Italien führt Integrationsplan für Flüchtlinge ein

Die italienische Regierung hat einen „Integrationsplan“ vorgestellt, mit dem die Eingliederung von anerkannten Flüchtlingen in die Gesellschaft beschleunigt werden soll.

In den Integrationskursen, von denen in einer ersten Phase 74.853 Flüchtlinge profitieren werden, will man Ausländern unter anderem mit der italienischen Verfassung und deren Prinzipien vertraut machen.
In den Integrationskursen, von denen in einer ersten Phase 74.853 Flüchtlinge profitieren werden, will man Ausländern unter anderem mit der italienischen Verfassung und deren Prinzipien vertraut machen. - Foto: © shutterstock

Das Innenministerium plant Integrationskurse, eine bessere Sprachförderung für Kinder sowie bessere Ausbildungschancen für Jugendliche, berichteten italienische Medien am Mittwoch. Der Integrationsplan will unter anderem den Zugang für Flüchtlinge zum Gesundheitssystem und zu Sozialwohnungen erleichtern.
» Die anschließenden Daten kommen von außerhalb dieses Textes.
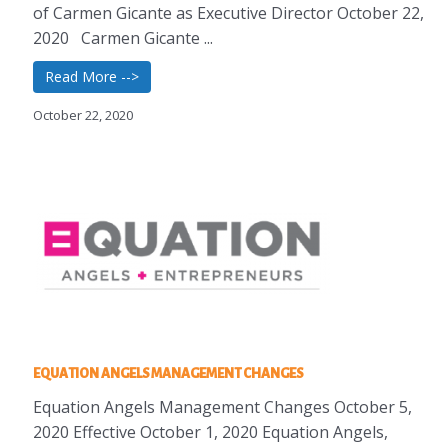
of Carmen Gicante as Executive Director October 22,
2020 Carmen Gicante ...
Read More -->
October 22, 2020
EQUATION ANGELS MANAGEMENT CHANGES
Equation Angels Management Changes October 5,
2020 Effective October 1, 2020 Equation Angels,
Ausländer mit Gepflogenheiten des Landes vertraut machen

Menschen, die Flüchtlingseinrichtungen verlassen, sollen bei der Suche nach einer Wohnung unterstützt werden. Mit den Kursen, von denen in einer ersten Phase 74.853 Flüchtlinge profitieren werden, will man Ausländern mit der italienischen Verfassung und deren Prinzipien – darunter Gleichberechtigung zwischen Mann und Frau, Laizismus des italienischen Staates und Religionsfreiheit – vertraut machen.
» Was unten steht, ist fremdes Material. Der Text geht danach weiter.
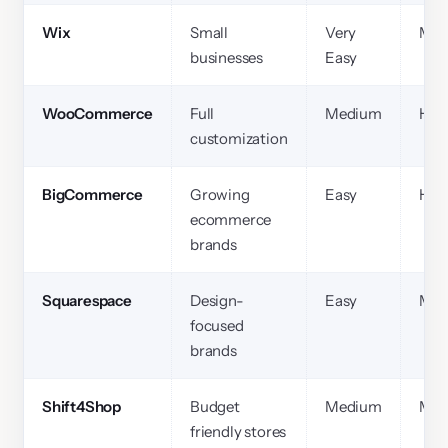
Wix
Small
Very
Med
businesses
Easy
WooCommerce
Full
Medium
Hig
customization
BigCommerce
Growing
Easy
Hig
ecommerce
brands
Squarespace
Design-
Easy
Med
focused
brands
Shift4Shop
Budget
Medium
Med
friendly stores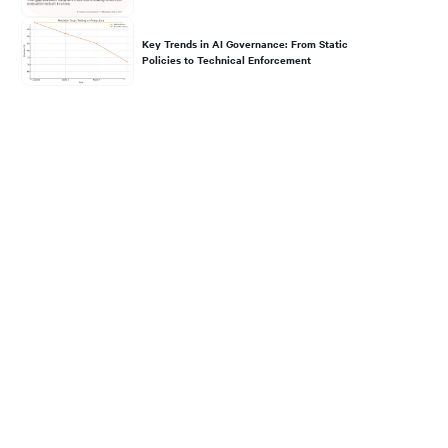
Key Trends in AI Governance: From Static
Policies to Technical Enforcement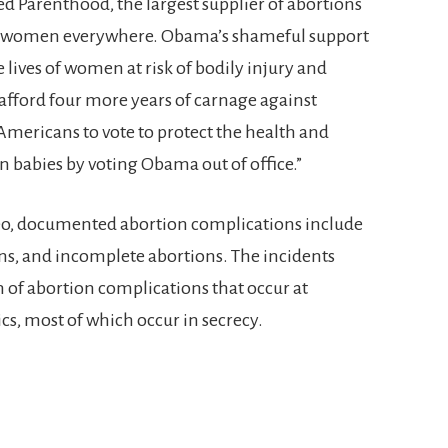
d Parenthood, the largest supplier of abortions
 to women everywhere. Obama’s shameful support
he lives of women at risk of bodily injury and
fford four more years of carnage against
ericans to vote to protect the health and
 babies by voting Obama out of office.”
deo, documented abortion complications include
s, and incomplete abortions. The incidents
n of abortion complications that occur at
s, most of which occur in secrecy.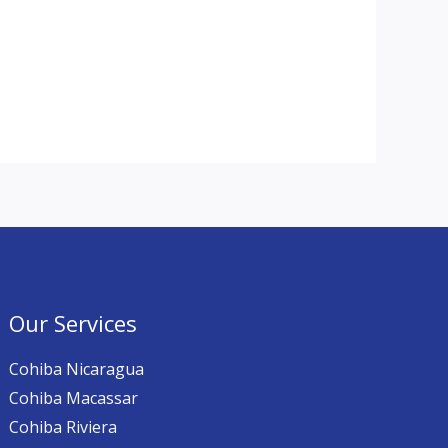
Our Services
Cohiba Nicaragua
Cohiba Macassar
Cohiba Riviera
Kurse über Fond finanziert

Die Kurse werden über den Fonds zur Flüchtlingsversorgung finanziert. Auch EU-Gelder sollen den Plan mitfinanzieren. An der Umsetzung des Plans beteiligen sich mehrere Ministerien, die Regionen und die Gemeinden. Die Integration soll auch mithilfe ehrenamtlicher Organisationen gefördert werden. Zudem soll das Netz zum Schutz der Opfer von Menschenhandel gestärkt werden. Vor allem Frauen, die sich aus der Prostitution befreien wollen, soll Unterstützung zugesichert werden.